Influencing Brexit?

20 March 2019
SERIES OTT Annual Review 2018: Public Engagement 18 items

[This article was originally published in the On Think Tanks 2018 Annual Review. ]

I had invited Institute for Government colleagues round for a barbecue on the evening of 23 June 2016. We had planned to have fun on the roof terrace, watch the UK membership to the European Union referendum (‘Brexit’) results come in and take the next day off to recover while the Government returned to business as usual.

Instead, we watched all night, riveted, as the leave votes piled up (and the pound sterling dropped through the floor). Dawn broke and we were still watching. At 8 am the Prime Minister resigned. A colleague received a message to say that everybody was needed at work to plan the Institute for Government’s response to Brexit.

The Institute for Government is a non-partisan London-based think tank, established in 2008. Our mission is to make the UK Government more effective. We look at the ‘how’ not the ‘what’ of government policymaking – covering areas such as accountability, the way government uses digital, information management, and the quality of policymaking. One thing we had steered clear of over our first eight years was Europe – our focus had been on the government departments in Whitehall and polarised debates about the UK’s membership to the European Union (EU) seemed like tricky territory. But in the run-up to the referendum we had established a small team and started developing our capacity on Europe. That formed the nucleus of our post-referendum efforts.

We were clear from the start that we would never say that Brexit was the right or wrong choice – our focus would be that the Government’s Brexit policy had to be delivered well. Our lack of a track record on Europe before the referendum proved to be a big bonus, particularly with broadcasters wedded to ‘balance.’

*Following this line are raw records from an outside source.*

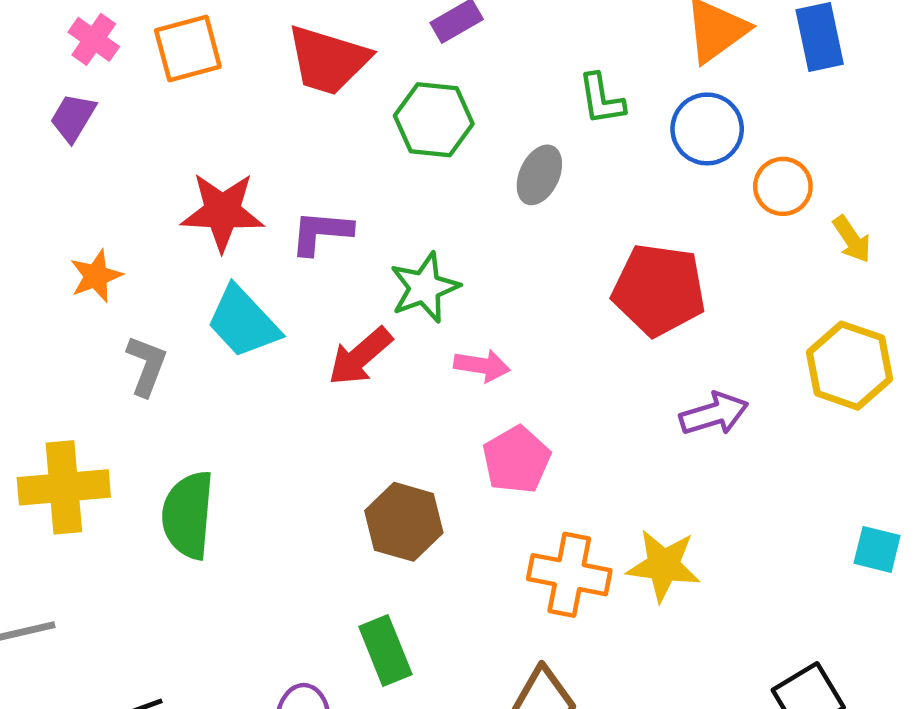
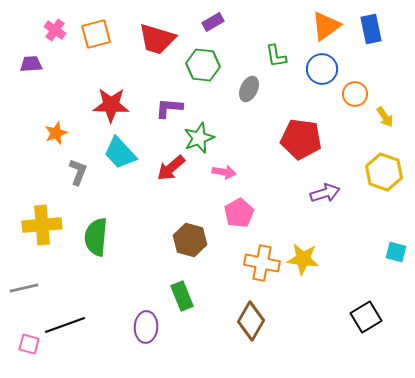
purple trapezoid: (73, 117) -> (31, 64), moved, turned 55
purple L-shape: (321, 232) -> (169, 108), moved

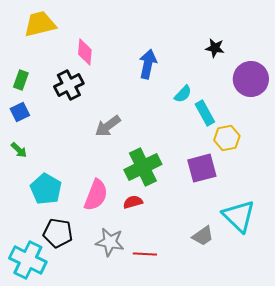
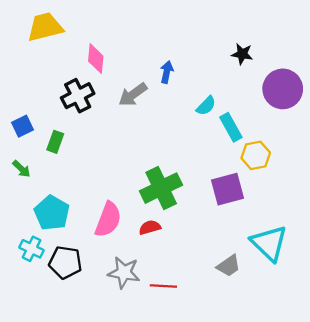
blue arrow: (148, 64) -> (167, 72), size x0.7
green rectangle: (21, 80) -> (55, 142), moved
gray arrow: (108, 126) -> (133, 95), moved
cyan cross: (28, 260) -> (32, 249), moved, size x0.6

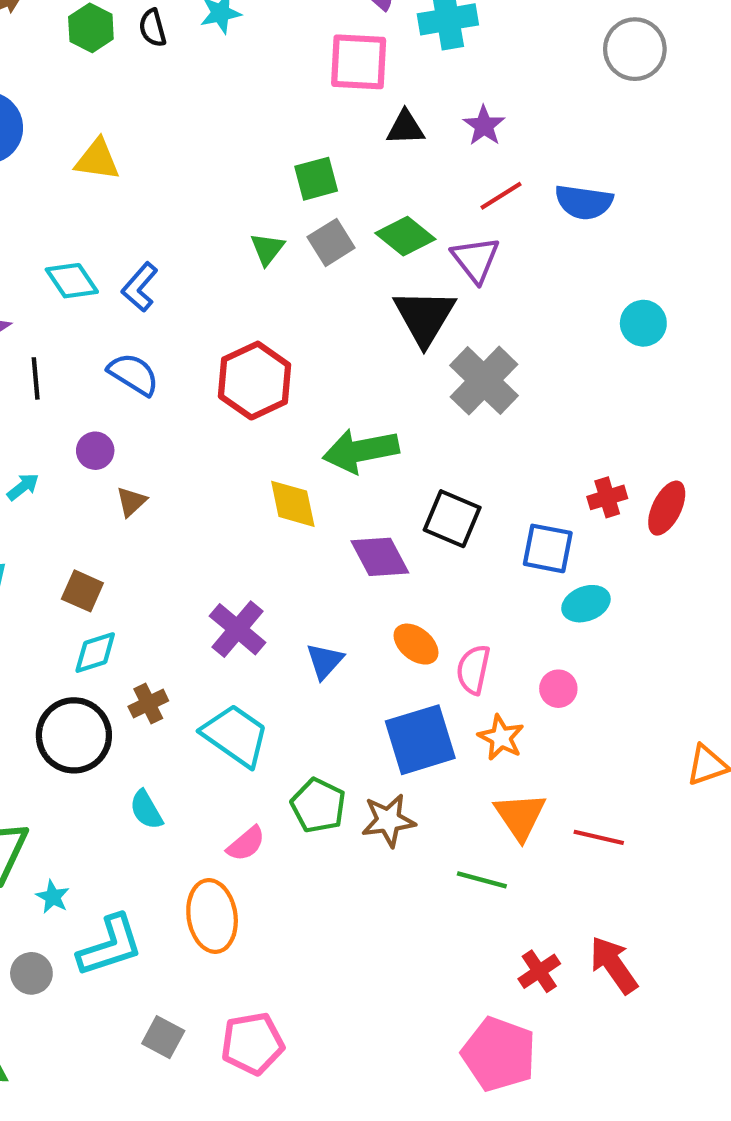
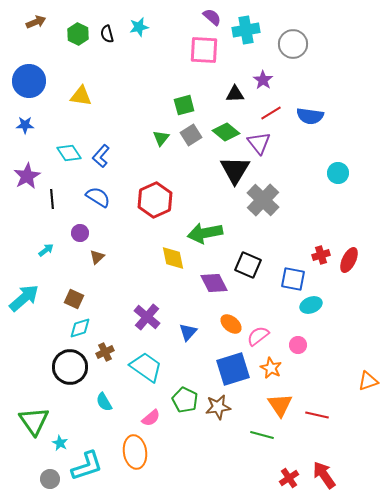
gray circle: (635, 49) -> (293, 44), moved
black triangle: (405, 128) -> (235, 94), moved
pink semicircle: (473, 670) -> (258, 336), turned 40

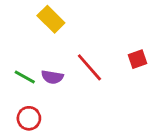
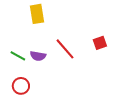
yellow rectangle: (51, 19) -> (37, 14), turned 36

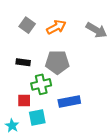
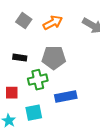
red square: (24, 100) -> (12, 93), moved

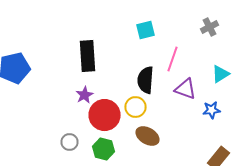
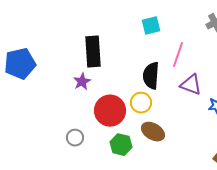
purple star: (84, 95) -> (82, 82), moved
green hexagon: (104, 149) -> (121, 145), moved

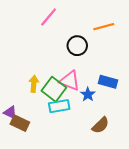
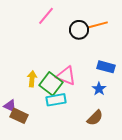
black circle: (77, 46) -> (79, 30), moved
blue rectangle: (108, 82) -> (106, 67), moved
blue star: (88, 94) -> (99, 89), moved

In the early post-referendum months we focused on applying what we knew: how the Government needed to organise for the most daunting challenge the country had faced since the Second World War. We published our first report, Brexit: Organising Whitehall to deliver, within a month of the referendum and days before Theresa May became Prime Minister. Her first act as Prime Minister was to ignore our key recommendation: she set up the dedicated Brexit department that we had counselled against. A year later she had to make changes that validated our initial warnings.

Our team’s main focus early on was getting up to speed on the technicalities: how would the exit process work? How did the EU trade with third countries? What would be the process for approving a deal? We then got more specific: what are the common fisheries and common agricultural policies? Why did the EU think the UK owed a divorce bill? We developed a series of ‘Brexplainers’, neutral explanations of the issues at stake (often with great graphics) to share the knowledge we gained. The EU divorce bill explainer and our Trade after Brexit report have been our most read publications. We offered briefings to major news organisations, helping to establish ourselves as helpful, informed commentators.

We have divided our focus between the three big processes: negotiating, legislating and implementing Brexit (which the UK Government has had to undertake simultaneously rather than sequentially) as well as considering what the options were for life ‘after Brexit.’

The Government has, for most of the period since the referendum, been incredibly unforthcoming about its plans for and assessment of the likely impact of Brexit. As a result, we have found that our team has been increasingly in demand to speak to a wide range of audiences, as people try to figure out what is going on and how it is going to affect them. In the past few months, we have spoken at: a conference organised by Prospect, the civil service union for frontline staff; at regional Brexit roadshows of the Engineering Employers Federation and other trade associations; and even at the Bradford Literary Festival!

We know that we have regular readers in EU capitals and in Brussels – and sometimes have to make clear that we are not being used by the UK Government to test the waters for their own proposals. We put on events in our building, bringing different voices in to close contact with Whitehall decision-makers. And we give evidence to parliamentary select committees, who regularly cite our reports.

That makes for a lot of activity. But does it make for a lot of influence? We do not pretend that we will shape the final decisions on Brexit – those will be hammered out in the Prime Minister’s office, Brussels and in the UK Parliament. But we do think that we have helped improve the scrutiny of Government decisions – and made the debate in the UK better informed on the process and practical implications of Brexit. We make sure that what we say is always based on the best evidence we can find. In a debate dominated by shrill opinions and assertions, we need to be vigilant that we do not deviate from that principle.